# Preparing Listing for Analysis and Additional Machine Learning

**The data come from DynamoDB backups in S3 and are in JSON format.**

In [16]:
import boto3

import pandas as pd
import gzip
import shutil
import json

## Read Data from DynamoDB

In [17]:
dynamodb = boto3.resource('dynamodb')
table = dynamodb.Table('properties_enriched')

In [38]:
def get_comprehend_data(property_id):
    """
    AWS Comprehend needs labels and text to build a custom model, this function these two fields,
    from a single record in a dynamoDB table.

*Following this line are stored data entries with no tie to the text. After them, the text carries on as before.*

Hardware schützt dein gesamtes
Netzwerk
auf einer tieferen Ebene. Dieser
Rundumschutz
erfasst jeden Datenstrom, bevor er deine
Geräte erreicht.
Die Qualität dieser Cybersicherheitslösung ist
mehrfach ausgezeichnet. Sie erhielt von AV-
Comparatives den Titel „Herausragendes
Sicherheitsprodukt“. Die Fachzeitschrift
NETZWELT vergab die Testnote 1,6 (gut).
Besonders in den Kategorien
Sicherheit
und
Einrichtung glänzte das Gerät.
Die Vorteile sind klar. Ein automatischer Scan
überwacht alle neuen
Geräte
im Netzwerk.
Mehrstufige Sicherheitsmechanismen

Consider makeing this a lambda.
    
    """

    response = table.get_item(Key={'property_id': property_id})
    property_dict = {}
    

    property_dict['description'] = response['Item']['property_info']['properties'][0]['description']
    property_dict['property_id'] = response['Item']['property_id']

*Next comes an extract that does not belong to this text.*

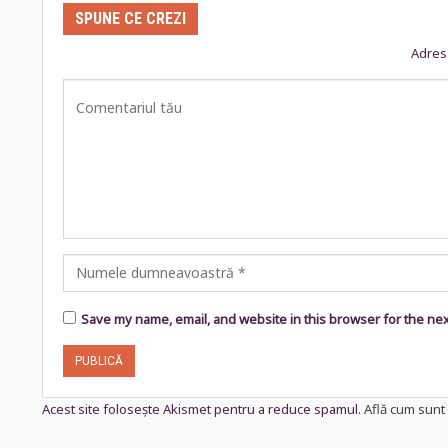
SPUNE CE CREZI
Adresa
Save my name, email, and website in this browser for the ne
Acest site folosește Akismet pentru a reduce spamul.
Află cum sunt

    #creating rehab index/final label
    remodel_dict = {
        "old/dated":0,
        "modern/remodeled": 0,
        "destroyed/mess": 0,
        "unknown": 0,
    }

    for k,v in response['Item']['property_info']['labeled_photos'].items():
        try:
            if v[0][0]['Name'] == "old/dated":
                remodel_dict["old/dated"] = remodel_dict["old/dated"] + 1
            elif v[0][0]['Name'] == "modern/remodeled":
                remodel_dict["modern/remodeled"] = remodel_dict["modern/remodeled"] + 1
            elif v[0][0]['Name'] == "destroyed/mess":
                remodel_dict["destroyed/mess"] = remodel_dict["destroyed/mess"] + 1

        except:
            pass


    pics_with_labels = sum(remodel_dict.values()) 
    
    if pics_with_labels != 0:
        remodel_dict["old/dated"] = round(remodel_dict["old/dated"] / pics_with_labels, 2)
        remodel_dict["modern/remodeled"] = round(remodel_dict["modern/remodeled"] / pics_with_labels, 2)
        remodel_dict['destroyed/mess'] = round(remodel_dict['destroyed/mess'] / pics_with_labels, 2)
        remodel_dict['unknown'] = round(remodel_dict['unknown'] / pics_with_labels, 2)

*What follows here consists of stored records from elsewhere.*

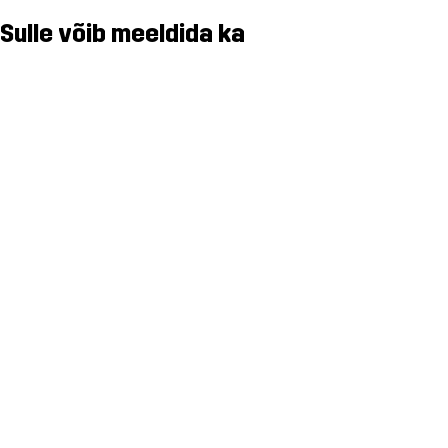
Sulle võib meeldida ka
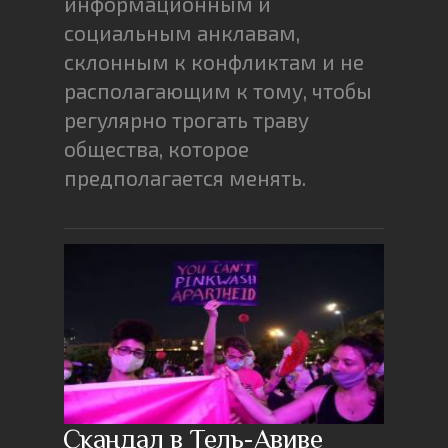
информационным и
социальным анклавам,
склонным к конфликтам и не
располагающим к тому, чтобы
регулярно трогать траву
общества, которое
предполагается менять.
Скандал в Тель-Авиве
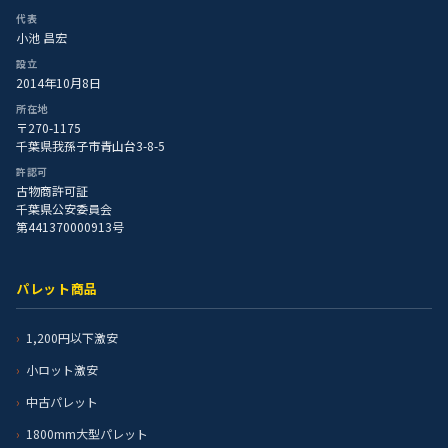
代表
小池 昌宏
設立
2014年10月8日
所在地
〒270-1175
千葉県我孫子市青山台3-8-5
許認可
古物商許可証
千葉県公安委員会
第441370000913号
パレット商品
1,200円以下激安
小ロット激安
中古パレット
1800mm大型パレット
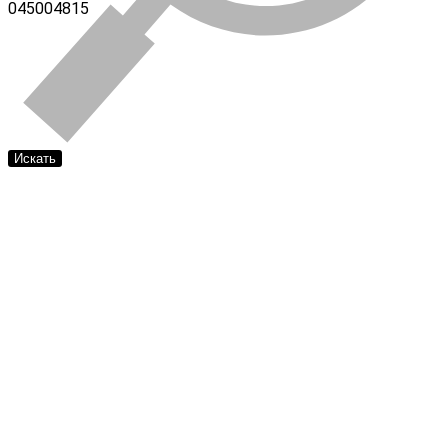
045004815
Искать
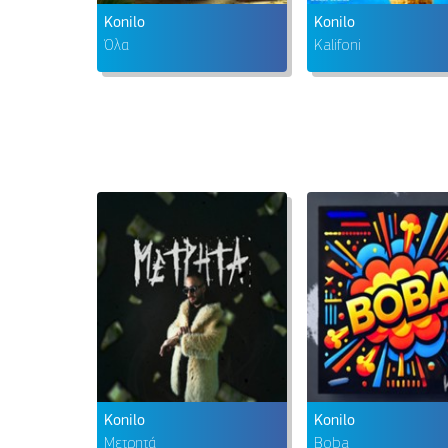
Konilo
Konilo
Όλα
Kalifoni
Konilo
Konilo
Μετρητά
Boba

        property_dict['remodel_status'] = max(remodel_dict, key=remodel_dict.get)
        property_dict['remodel_status_confidence'] = max(remodel_dict.values()) 
    else: 
        property_dict['remodel_status'] = None
        property_dict['remodel_status_confidence'] = None


    your_keys = ['property_id','remodel_status','description', ]
    comprehend_dict = {your_key: property_dict[your_key] for your_key in your_keys }
    return comprehend_dict


In [44]:

get_comprehend_data(property_id='M7392205127')


{'property_id': 'M7392205127',
 'remodel_status': 'modern/remodeled',
 'description': "Ideal low maintenance, zero lot home tucked in the heart of the city! Minutes from all things Memphis, this sought after gem is not to be missed! 4 Bedrooms (downstairs bedroom currently utilized as sitting room), 4 baths, 9' ceilings, hardwood floors, updated kitchen, and so much more! Abundant natural light. 2 car garage. Picture perfect patio with lush landscaping. HOA includes yard maintenance, keeping this idyllic neighborhood beautiful all the time!"}

In [45]:
get_comprehend_data(property_id='M4671480765')


{'property_id': 'M4671480765',
 'remodel_status': 'old/dated',
 'description': 'Great investment property to compliment, or start, your portfolio! Located in the Slavic Village neighborhood! Property sold as-is! Currently generating a monthly income of $1, 000.'}